Ainda assim... esta é uma ilha apaixonante
Apesar de todos estes problemas, o turismo não esmorece. E há mesmo quem visite a ilha e já não queira voltar à sua terra de origem. Kyra Castello, é italiana, tem 27 anos e apaixonou-se pela Ilha de Moçambique, há cerca de dois anos, quando a visitou pela primeira vez integrada num passeio turístico. Nunca mais abandonou a ilha, estando agora noiva do guia moçambicano Genito Molava. "Normalmente volto para visitar (à Itália) para visitar a família a cada seis meses, oito, por aí. De momento vamos ficar cá,” afirmou Kyra Castello.
Todos os dias, visitam a ilha novos turistas. Alguns compram casas de residentes e fixam aí a sua moradia, o que também cria receios de que um dia a ilha possa voltar a ser colonizada, tal como aconteceu há 500 anos, relembra Saíde Amur Gimba.

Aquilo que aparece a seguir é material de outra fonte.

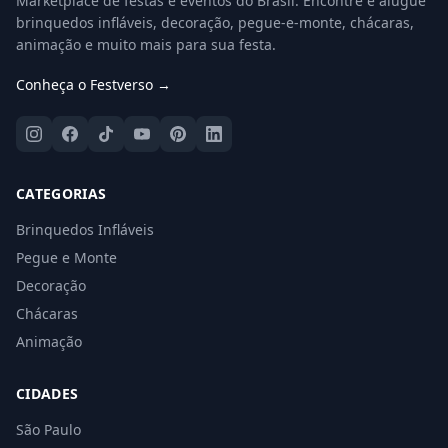
Marketplace de festas e eventos do Brasil. Encontre e alugue
brinquedos infláveis, decoração, pegue-e-monte, chácaras,
animação e muito mais para sua festa.
Conheça o Festverso →
CATEGORIAS
Brinquedos Infláveis
Pegue e Monte
Decoração
Chácaras
Animação
CIDADES
São Paulo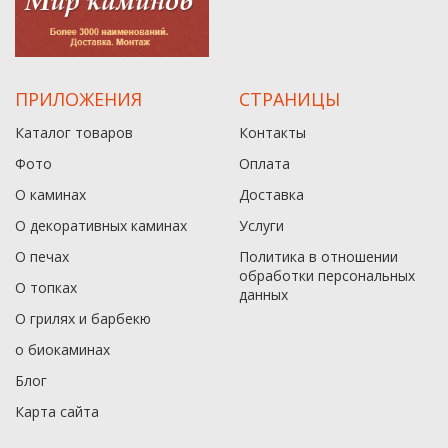
ПРИЛОЖЕНИЯ
СТРАНИЦЫ
Каталог товаров
Контакты
Фото
Оплата
О каминах
Доставка
О декоративных каминах
Услуги
О печах
Политика в отношении
обработки персональных
О топках
данныx
О грилях и барбекю
о биокаминах
Блог
Карта сайта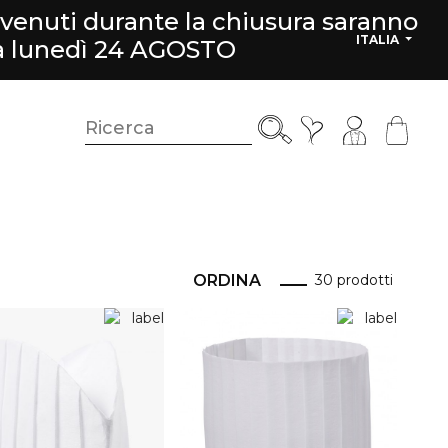
rvenuti durante la chiusura saranno
ITALIA
da lunedì 24 AGOSTO
ORDINA
30 prodotti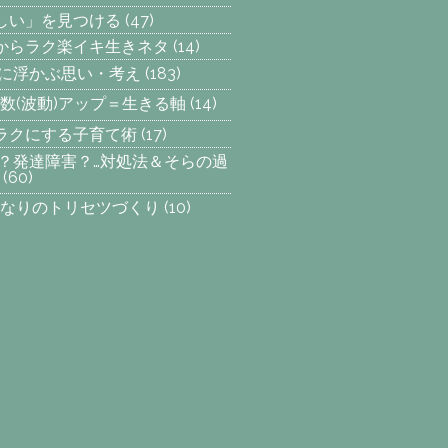
楽しい」を見つける
(47)
からラク楽イキ生きネタ
(14)
らに浮かぶ思い・考え
(183)
数(波動)アップ＝生きる軸
(14)
ラクにする子育て術
(17)
SP？発達障害？…対処法＆そらの過
(60)
なりのトリセツづくり
(10)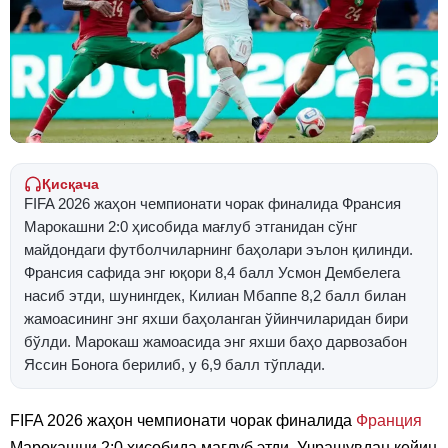
Қисқача
FIFA 2026 жаҳон чемпионати чорак финалида Франсия
Марокашни 2:0 ҳисобида мағлуб этганидан сўнг
майдондаги футболчиларнинг баҳолари эълон қилинди.
Франсия сафида энг юқори 8,4 балл Усмон Дембелега
насиб этди, шунингдек, Килиан Мбаппе 8,2 балл билан
жамоасининг энг яхши баҳоланган ўйинчиларидан бири
бўлди. Марокаш жамоасида энг яхши баҳо дарвозабон
Яссин Бонога берилиб, у 6,9 балл тўплади.
FIFA 2026 жаҳон чемпионати чорак финалида
Франция
Марокашни 2:0 ҳисобида мағлуб этди. Учрашувдан кейин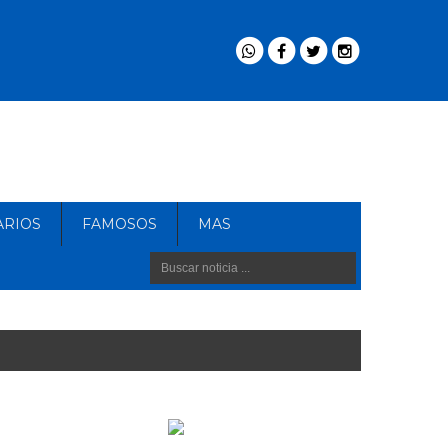
ARIOS
FAMOSOS
MAS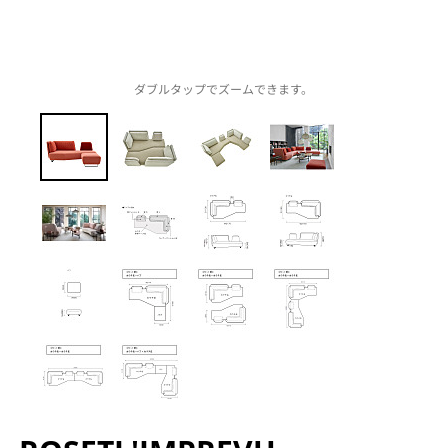
ダブルタップでズームできます。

"Orgulha-nos, mas também ficamos preocupados. O nosso receio é de que isso [a ilha] não venha a ser colonizada pela segunda vez. Sendo a ilha de Moçambique património cultural não se pode alterar as fachadas das casas e os moçambicanos não têm a capacidade de reabilitar uma ruína. O que está a acontecer é que a maioria das ruínas já estão nas mãos de estrangeiros. E o nosso maior receio é que eles entrem em massa e comecem a ditar os seus princípios”, explica o edil.
A idade da Ilha de Moçambique já começa a pesar, mas a cidade quer continuar a ser um lugar para viver e ser visitado. Governo e parceiros prometem, por isso, continuar a redobrar esforços para criar melhores condições sócio-económicas. E a preservar o histórico património mundial da humanidade.